K.S.: Jeśli zachodzi inspiracja operą to raczej przez akt negacji, z nastawieniem na anty-operę. Różnice między rozważanymi gatunkami lepiej będzie widać przez porównanie sytuacji ekranowej, scenicznej i estradowej, gdzie ich odrębność lokuje się głównie w funkcji warstwy wizualnej. W operze, przez jawną sztuczność sytuacji, fabuły, wokalności i przy osłabionym kontakcie wzrokowym (nawet przez lornetkę teatralną), istota przekazu budowana jest na fundamencie muzyki, a następnie przenoszona w obszar wyobrażeń odbiorcy. Natomiast ekran intermedialny działa przeciwnie, silnie narzucając jawność przekazu wzrokowego. Wyświetlany obraz nie tylko odwraca uwagę od muzyki, lecz dodatkowo blokuje wyobraźnię intensywnością treści optycznych. Estrada z kolei reprezentuje stadium pośrednie; słaba widoczność z niektórych miejsc ma mniejsze znaczenie niż słaba akustyka. Wracając do ekranu, czy jego użycie w kompozycji muzycznej byłoby wobec tego chybione? Absolutnie nie. Zalety tego medium kumulują się w jego wielofunkcyjności i perswazyjnej sugestywności np. emocję silnego sprzeciwu łatwiej uruchomić drastycznym obrazem niż przejściem D-dur – As-dur lub arią skrzywdzonej bohaterki. Tak jak w każdym dziele sztuki, istota maestrii mieści się we właściwym zrównoważeniu wprowadzanych komponentów.

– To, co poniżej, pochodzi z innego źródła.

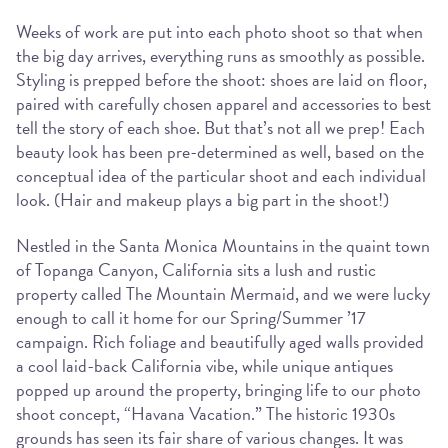
Weeks of work are put into each photo shoot so that when
the big day arrives, everything runs as smoothly as possible.
Styling is prepped before the shoot: shoes are laid on floor,
paired with carefully chosen apparel and accessories to best
tell the story of each shoe. But that’s not all we prep! Each
beauty look has been pre-determined as well, based on the
conceptual idea of the particular shoot and each individual
look. (Hair and makeup plays a big part in the shoot!)
Nestled in the Santa Monica Mountains in the quaint town
of Topanga Canyon, California sits a lush and rustic
property called The Mountain Mermaid, and we were lucky
enough to call it home for our Spring/Summer ’17
campaign. Rich foliage and beautifully aged walls provided
a cool laid-back California vibe, while unique antiques
popped up around the property, bringing life to our photo
shoot concept, “Havana Vacation.” The historic 1930s
grounds has seen its fair share of various changes. It was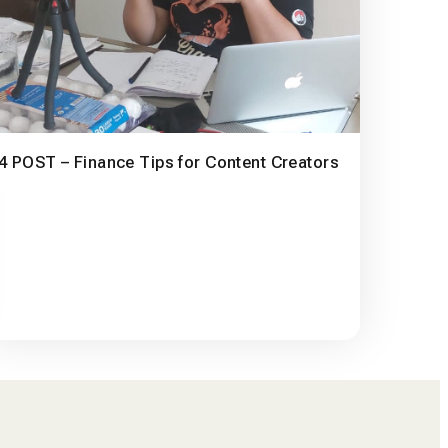
4 POST – Finance Tips for Content Creators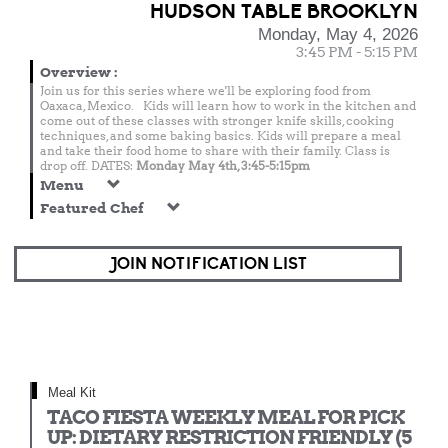
HUDSON TABLE BROOKLYN
Monday, May 4, 2026
3:45 PM - 5:15 PM
Overview
:
Join us for this series where we'll be exploring food from
Oaxaca, Mexico. Kids will learn how to work in the kitchen and
come out of these classes with stronger knife skills, cooking
techniques, and some baking basics. Kids will prepare a meal
and take their food home to share with their family. Class is
drop off. DATES:
Monday May 4th, 3:45-5:15pm
Menu
Featured Chef
JOIN NOTIFICATION LIST
Meal Kit
TACO FIESTA WEEKLY MEAL FOR PICK
UP: DIETARY RESTRICTION FRIENDLY (5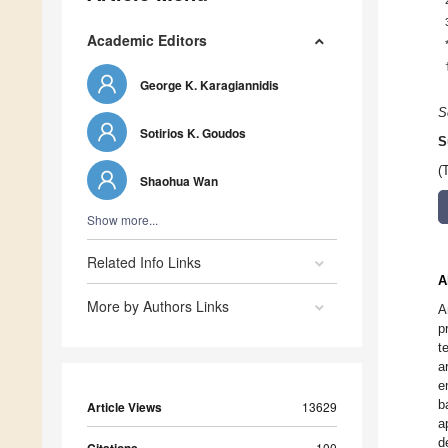
Academic Editors
George K. Karagiannidis
S
Sotirios K. Goudos
S
(
Shaohua Wan
Show more...
Related Info Links
A
More by Authors Links
A
p
t
a
e
b
Article Views
13629
a
d
100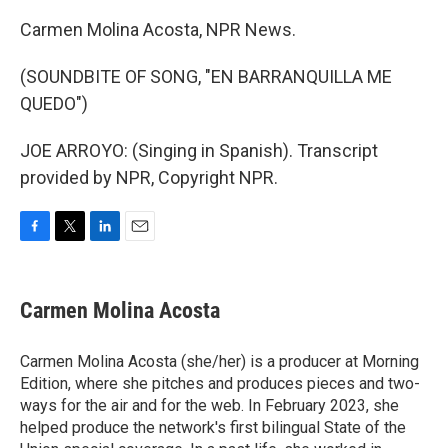
Carmen Molina Acosta, NPR News.
(SOUNDBITE OF SONG, "EN BARRANQUILLA ME
QUEDO")
JOE ARROYO: (Singing in Spanish). Transcript
provided by NPR, Copyright NPR.
F
T
L
E
a
w
i
m
c
i
n
a
e
t
k
i
Carmen Molina Acosta
b
t
e
l
o
e
d
o
r
I
Carmen Molina Acosta (she/her) is a producer at Morning
k
n
Edition, where she pitches and produces pieces and two-
ways for the air and for the web. In February 2023, she
helped produce the network's first bilingual State of the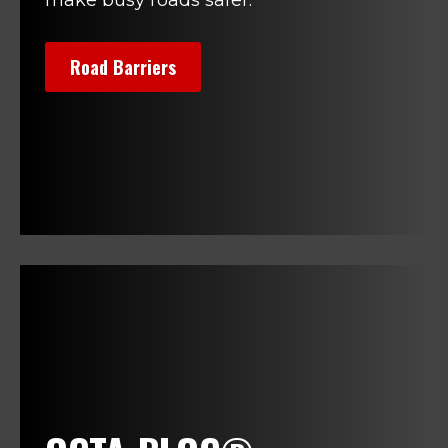
Road Barriers
>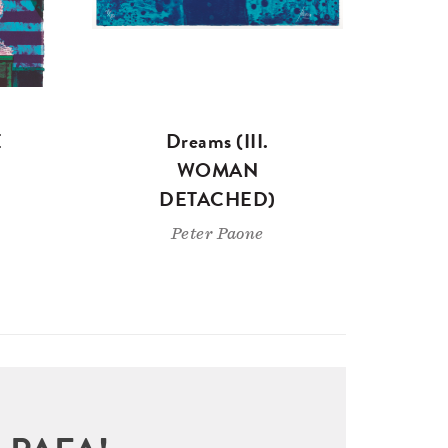
E
Dreams (III.
WOMAN
DETACHED)
Peter Paone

O.D.: Zauważyłam, że coraz częściej kompozytorzy sami wykonują swoje utwory. Tak też było, chociażby w pierwszym dniu naszej Konferencji Elementi. Jak Pan myśli, dlaczego tak się dzieje. Jakie to niesie ze sobą zyski i zagrożenia?
K.S.: Jest to sytuacja naturalna, dziwne staje się dopiero odseparowanie twórczości od wykonawstwa, praktykowane dopiero od ponad 100 lat. Przy czym to raczej wykonawcy separowali się od tworzenia niż odwrotnie, powodując np. konieczność komponowania kadencji koncertowych przewidzianych przecież jako popis nie tylko techniki, ale i inwencji solisty. Obecnie u kompozytorów stosujących intermedialne środki wchodzą w grę inne jeszcze przyczyny własnego udziału w wykonaniu. Kusząca jest możliwość swobodnego realizowania własnej wizji utworu, wpływania na wykonanie, dookreślania niekonwencjonalnych sposobów realizacyjnych tam, gdzie niektóre niuanse mogą zależeć nawet od egzemplarza instrumentu i trudno je oznaczyć notacją. Także zawodność i mechaniczna bezduszność technicznych urządzeń wymaga często nadzoru i przystosowania. Przede wszystkim zaś, udział autora wzbogaca wykonanie o walor autentyczności.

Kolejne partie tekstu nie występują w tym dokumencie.